The functional divergence between RPL36 and alt-RPL36—with the latter regulating PI3K-AKT-mTOR signaling—suggests that alternative reading frame products may serve regulatory roles distinct from their canonical counterparts . This challenges the traditional view of ribosomal proteins as primarily structural components of ribosomes and opens new research directions exploring their extra-ribosomal functions.

When studying ribosomal protein genes, researchers should now routinely examine alternative open reading frames for potential coding capacity and functional significance. This expanded perspective may help explain previously contradictory findings in ribosomal protein research and reveal new therapeutic targets in diseases associated with ribosomal dysfunction.

How might phosphorylation patterns of RPL36 and alt-RPL36 serve as biomarkers in cancer and other diseases?

The distinct phosphorylation patterns of RPL36 and particularly alt-RPL36 offer promising potential as disease biomarkers. Alt-RPL36 exhibits four identified phosphoserine residues (S19, S22, S140, and S142) with evidence of interdependent phosphorylation events, such as S22 phosphorylation being required for subsequent S19 phosphorylation . These specific patterns may serve as unique molecular signatures in disease states.

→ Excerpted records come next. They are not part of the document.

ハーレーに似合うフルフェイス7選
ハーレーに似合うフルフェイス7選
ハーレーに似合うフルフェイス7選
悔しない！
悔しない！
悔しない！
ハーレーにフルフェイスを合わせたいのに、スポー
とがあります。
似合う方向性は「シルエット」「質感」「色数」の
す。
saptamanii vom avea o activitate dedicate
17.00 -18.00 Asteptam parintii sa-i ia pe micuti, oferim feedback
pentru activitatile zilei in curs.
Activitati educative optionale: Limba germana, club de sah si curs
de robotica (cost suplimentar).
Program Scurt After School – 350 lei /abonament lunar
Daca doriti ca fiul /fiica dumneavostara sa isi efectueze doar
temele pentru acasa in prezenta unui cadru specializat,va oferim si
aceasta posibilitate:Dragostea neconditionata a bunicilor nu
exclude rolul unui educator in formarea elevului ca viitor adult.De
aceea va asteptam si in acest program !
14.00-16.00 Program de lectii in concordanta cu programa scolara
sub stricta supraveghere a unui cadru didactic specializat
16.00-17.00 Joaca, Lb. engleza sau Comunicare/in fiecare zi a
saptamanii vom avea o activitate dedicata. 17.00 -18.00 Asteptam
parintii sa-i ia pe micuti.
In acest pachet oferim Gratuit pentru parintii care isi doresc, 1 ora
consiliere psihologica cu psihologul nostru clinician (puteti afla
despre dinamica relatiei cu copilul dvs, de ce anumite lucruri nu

For cancer applications, the involvement of RPL36 in early-stage hepatocarcinogenesis already suggests its potential as a prognostic marker for hepatocellular carcinoma . Methodologically, researchers should develop quantitative assays that can detect not only total RPL36/alt-RPL36 levels but also their specific phosphorylation states. Phos-tag SDS-PAGE combined with western blotting provides a practical approach for research settings , while developing phospho-specific antibodies would enable more accessible clinical applications.

To establish these proteins as biomarkers, researchers should conduct comparative phosphoproteomic studies across multiple cancer types versus matched normal tissues, correlating phosphorylation patterns with clinical outcomes. The connection between alt-RPL36 and PI3K-AKT-mTOR signaling—a pathway frequently dysregulated in cancer—further strengthens its potential relevance as a biomarker .

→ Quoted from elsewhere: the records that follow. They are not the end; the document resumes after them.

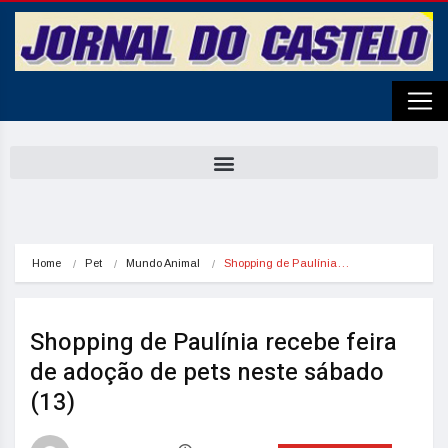
Home
Pet
Mundo Animal
Shopping de Paulínia…
Shopping de Paulínia recebe feira
de adoção de pets neste sábado
(13)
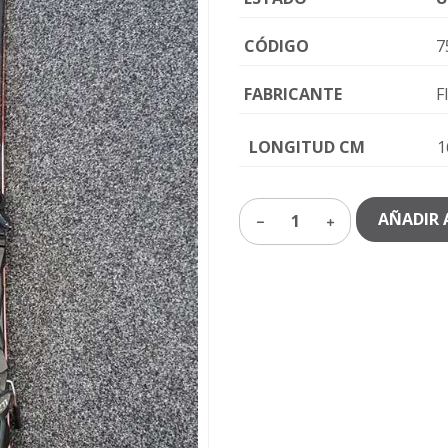
CÓDIGO
7
FABRICANTE
F
LONGITUD CM
1
AÑADIR 
1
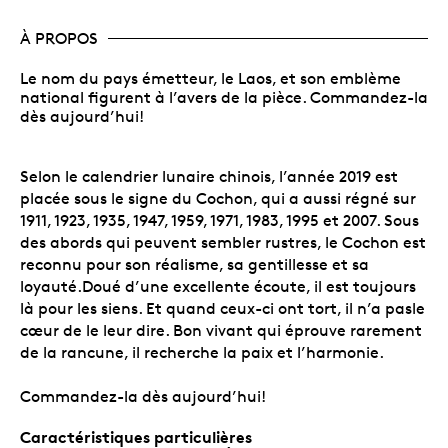
À PROPOS
Le nom du pays émetteur, le Laos, et son emblème
national figurent à l’avers de la pièce. Commandez-la
dès aujourd’hui!
Selon le calendrier lunaire chinois, l’année 2019 est
placée sous le signe du Cochon, qui a aussi régné sur
1911, 1923, 1935, 1947, 1959, 1971, 1983, 1995 et 2007. Sous
des abords qui peuvent sembler rustres, le Cochon est
reconnu pour son réalisme, sa gentillesse et sa
loyauté.Doué d’une excellente écoute, il est toujours
là pour les siens. Et quand ceux-ci ont tort, il n’a pasle
cœur de le leur dire. Bon vivant qui éprouve rarement
de la rancune, il recherche la paix et l’harmonie.
Commandez-la dès aujourd’hui!
Caractéristiques particulières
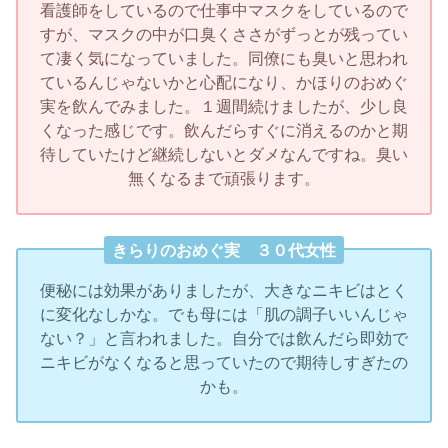
看護師をしているので仕事中マスクをしているので
すが、マスクの中が口臭くささがずっとが残ってい
て凄く気になっていました。同僚にも臭いと思われ
ているんじゃないかと心配になり、かほりのおめぐ
実を飲んでみました。１週間続けましたが、少し良
くなった感じです。飲んだらすぐに消えるのかと期
待していたけど継続しないとダメなんですね。臭い
無くなるまで頑張ります。
きらりのおめぐ実 ３０代女性
便秘には効果がありましたが、大きなニキビはとく
に変化なしかな。でも母には「肌の調子いいんじゃ
ない？」と言われました。自分では飲んだら即効で
ニキビがなくなると思っていたので期待しすぎたの
かも。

Beyond cancer, alterations in ribosomal protein expression and modification have been implicated in neurodegenerative diseases and inflammatory conditions. Longitudinal studies tracking RPL36/alt-RPL36 phosphorylation states during disease progression could establish their utility for early detection or monitoring therapeutic responses. When developing such biomarker applications, researchers should employ multiple detection methods and establish standardized protocols to ensure reproducibility across different laboratories and clinical settings.